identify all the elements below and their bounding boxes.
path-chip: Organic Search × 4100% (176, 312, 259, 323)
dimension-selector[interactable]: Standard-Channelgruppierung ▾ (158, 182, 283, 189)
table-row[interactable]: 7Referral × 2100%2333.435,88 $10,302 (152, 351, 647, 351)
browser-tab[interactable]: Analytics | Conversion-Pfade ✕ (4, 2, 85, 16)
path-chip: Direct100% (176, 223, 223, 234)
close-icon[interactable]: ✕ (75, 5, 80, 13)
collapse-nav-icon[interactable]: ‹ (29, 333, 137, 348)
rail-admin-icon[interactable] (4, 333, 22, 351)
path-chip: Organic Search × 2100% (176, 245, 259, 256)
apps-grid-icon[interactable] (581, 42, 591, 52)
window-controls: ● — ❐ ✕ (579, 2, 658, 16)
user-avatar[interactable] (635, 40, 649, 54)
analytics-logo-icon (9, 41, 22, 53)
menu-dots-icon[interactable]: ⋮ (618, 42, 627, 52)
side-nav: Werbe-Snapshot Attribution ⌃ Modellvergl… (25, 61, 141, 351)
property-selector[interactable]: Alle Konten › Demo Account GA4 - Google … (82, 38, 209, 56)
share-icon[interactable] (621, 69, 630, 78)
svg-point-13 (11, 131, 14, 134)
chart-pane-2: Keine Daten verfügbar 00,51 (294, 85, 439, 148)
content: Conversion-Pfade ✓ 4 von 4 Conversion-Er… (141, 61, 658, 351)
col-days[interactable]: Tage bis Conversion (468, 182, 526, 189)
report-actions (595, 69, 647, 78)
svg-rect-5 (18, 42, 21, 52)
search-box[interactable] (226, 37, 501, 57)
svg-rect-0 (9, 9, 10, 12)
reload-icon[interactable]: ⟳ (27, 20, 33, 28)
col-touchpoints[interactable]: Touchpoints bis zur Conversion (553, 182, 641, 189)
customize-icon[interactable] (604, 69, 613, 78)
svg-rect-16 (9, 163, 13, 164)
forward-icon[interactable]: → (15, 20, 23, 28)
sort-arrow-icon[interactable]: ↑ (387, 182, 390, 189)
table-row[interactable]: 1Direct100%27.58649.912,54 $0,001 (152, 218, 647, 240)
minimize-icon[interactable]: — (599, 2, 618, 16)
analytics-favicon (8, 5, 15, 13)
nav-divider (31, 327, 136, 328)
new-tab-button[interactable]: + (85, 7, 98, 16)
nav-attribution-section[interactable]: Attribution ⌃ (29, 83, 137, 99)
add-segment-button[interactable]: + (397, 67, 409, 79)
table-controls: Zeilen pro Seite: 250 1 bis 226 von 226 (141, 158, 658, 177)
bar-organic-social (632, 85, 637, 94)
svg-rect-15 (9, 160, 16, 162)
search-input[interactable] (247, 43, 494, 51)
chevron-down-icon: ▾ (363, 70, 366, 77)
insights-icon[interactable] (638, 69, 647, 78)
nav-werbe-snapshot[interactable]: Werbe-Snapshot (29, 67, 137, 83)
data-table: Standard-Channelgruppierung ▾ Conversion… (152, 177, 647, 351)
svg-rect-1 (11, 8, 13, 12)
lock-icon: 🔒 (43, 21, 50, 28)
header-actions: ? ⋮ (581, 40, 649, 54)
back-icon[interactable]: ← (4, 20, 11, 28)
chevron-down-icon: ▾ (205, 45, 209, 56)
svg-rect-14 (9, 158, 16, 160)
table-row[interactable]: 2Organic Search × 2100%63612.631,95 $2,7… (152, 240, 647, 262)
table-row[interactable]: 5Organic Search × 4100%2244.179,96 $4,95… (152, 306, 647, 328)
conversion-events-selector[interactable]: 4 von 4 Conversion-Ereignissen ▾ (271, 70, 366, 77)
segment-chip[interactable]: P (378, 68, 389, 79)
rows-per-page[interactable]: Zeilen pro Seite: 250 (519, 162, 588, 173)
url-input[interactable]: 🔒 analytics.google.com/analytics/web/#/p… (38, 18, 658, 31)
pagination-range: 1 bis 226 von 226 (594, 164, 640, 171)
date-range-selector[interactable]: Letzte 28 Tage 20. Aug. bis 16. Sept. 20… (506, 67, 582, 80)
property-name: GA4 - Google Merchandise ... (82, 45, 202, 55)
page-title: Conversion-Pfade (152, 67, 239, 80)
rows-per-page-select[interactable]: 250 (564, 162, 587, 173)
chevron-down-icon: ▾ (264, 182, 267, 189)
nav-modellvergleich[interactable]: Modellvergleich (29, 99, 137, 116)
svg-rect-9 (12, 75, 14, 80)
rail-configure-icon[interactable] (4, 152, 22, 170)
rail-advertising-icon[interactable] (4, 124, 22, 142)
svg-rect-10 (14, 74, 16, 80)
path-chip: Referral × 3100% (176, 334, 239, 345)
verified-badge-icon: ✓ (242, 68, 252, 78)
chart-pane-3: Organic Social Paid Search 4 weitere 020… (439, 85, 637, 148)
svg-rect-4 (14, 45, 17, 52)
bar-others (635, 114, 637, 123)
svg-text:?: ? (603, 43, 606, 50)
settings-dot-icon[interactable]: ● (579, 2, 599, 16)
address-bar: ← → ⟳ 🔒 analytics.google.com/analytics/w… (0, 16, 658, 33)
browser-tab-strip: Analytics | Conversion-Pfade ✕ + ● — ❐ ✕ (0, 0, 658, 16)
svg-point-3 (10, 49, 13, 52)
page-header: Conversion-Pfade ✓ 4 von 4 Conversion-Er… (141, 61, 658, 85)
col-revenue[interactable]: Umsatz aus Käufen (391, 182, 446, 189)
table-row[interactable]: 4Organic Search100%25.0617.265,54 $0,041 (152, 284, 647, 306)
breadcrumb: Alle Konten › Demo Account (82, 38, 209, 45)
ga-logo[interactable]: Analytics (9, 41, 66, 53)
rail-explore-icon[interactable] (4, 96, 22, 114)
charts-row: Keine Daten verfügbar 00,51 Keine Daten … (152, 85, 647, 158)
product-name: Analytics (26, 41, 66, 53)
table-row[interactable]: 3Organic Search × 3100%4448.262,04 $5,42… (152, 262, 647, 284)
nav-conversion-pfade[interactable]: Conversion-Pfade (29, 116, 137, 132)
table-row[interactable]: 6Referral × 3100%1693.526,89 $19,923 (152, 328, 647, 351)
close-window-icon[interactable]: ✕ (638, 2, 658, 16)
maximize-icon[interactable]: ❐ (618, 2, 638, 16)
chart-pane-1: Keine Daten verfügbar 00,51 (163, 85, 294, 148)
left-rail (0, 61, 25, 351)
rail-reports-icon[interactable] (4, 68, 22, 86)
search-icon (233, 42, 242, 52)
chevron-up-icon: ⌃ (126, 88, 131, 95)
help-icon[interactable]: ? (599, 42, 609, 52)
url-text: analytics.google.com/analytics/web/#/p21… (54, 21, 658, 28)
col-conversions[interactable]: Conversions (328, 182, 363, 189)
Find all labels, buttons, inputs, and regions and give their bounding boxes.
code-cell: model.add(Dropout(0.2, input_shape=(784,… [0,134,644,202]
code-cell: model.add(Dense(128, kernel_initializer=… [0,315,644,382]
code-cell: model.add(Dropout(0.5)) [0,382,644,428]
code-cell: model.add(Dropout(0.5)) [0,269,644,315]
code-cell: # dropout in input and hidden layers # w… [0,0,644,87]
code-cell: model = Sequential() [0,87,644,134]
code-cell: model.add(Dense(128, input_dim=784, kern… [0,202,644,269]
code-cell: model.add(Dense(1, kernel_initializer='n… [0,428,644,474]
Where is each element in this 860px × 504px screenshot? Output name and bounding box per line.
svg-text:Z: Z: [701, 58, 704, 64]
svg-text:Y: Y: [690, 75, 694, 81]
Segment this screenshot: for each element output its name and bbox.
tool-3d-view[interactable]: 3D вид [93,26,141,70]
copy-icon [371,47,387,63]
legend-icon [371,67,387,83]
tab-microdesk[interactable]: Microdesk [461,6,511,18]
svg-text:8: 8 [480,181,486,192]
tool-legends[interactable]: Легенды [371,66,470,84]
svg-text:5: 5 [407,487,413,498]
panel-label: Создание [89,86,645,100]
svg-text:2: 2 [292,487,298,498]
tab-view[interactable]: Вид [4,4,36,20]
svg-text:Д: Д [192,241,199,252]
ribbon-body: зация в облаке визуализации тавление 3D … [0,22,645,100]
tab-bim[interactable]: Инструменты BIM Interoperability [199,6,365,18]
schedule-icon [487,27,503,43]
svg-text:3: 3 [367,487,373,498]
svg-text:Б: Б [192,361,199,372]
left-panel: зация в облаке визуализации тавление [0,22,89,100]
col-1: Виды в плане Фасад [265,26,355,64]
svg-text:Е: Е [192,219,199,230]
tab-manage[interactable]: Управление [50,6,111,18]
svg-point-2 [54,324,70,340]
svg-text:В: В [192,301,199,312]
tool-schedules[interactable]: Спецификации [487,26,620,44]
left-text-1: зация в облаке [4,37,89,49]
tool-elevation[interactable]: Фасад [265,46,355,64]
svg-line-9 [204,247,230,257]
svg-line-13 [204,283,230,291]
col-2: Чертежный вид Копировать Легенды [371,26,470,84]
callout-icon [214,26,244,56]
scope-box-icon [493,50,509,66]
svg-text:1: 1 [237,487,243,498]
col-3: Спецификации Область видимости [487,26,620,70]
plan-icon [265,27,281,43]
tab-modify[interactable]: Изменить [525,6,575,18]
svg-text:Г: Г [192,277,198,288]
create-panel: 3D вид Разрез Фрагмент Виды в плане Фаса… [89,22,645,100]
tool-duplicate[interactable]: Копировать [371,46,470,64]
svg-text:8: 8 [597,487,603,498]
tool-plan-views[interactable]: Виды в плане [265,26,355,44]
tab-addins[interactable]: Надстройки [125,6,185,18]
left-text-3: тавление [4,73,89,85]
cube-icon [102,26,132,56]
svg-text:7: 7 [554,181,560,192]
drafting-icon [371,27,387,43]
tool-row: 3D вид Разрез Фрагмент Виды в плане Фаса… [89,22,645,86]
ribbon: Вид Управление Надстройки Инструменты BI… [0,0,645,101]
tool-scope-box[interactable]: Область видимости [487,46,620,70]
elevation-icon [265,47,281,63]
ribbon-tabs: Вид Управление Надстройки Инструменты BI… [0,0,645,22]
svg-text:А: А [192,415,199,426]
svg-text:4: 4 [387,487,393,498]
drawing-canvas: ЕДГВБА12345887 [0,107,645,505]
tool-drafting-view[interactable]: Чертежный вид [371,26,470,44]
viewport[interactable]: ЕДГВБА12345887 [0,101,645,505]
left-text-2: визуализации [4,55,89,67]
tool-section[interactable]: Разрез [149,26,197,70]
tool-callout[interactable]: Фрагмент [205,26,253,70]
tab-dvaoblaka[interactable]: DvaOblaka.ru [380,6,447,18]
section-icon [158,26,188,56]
################
From the entries above, pull out each line that includes "Seite".

**SOLVED PROBLEM**
table-controls: Zeilen pro Seite: 250 1 bis 226 von 226 (141, 158, 658, 177)
rows-per-page[interactable]: Zeilen pro Seite: 250 (519, 162, 588, 173)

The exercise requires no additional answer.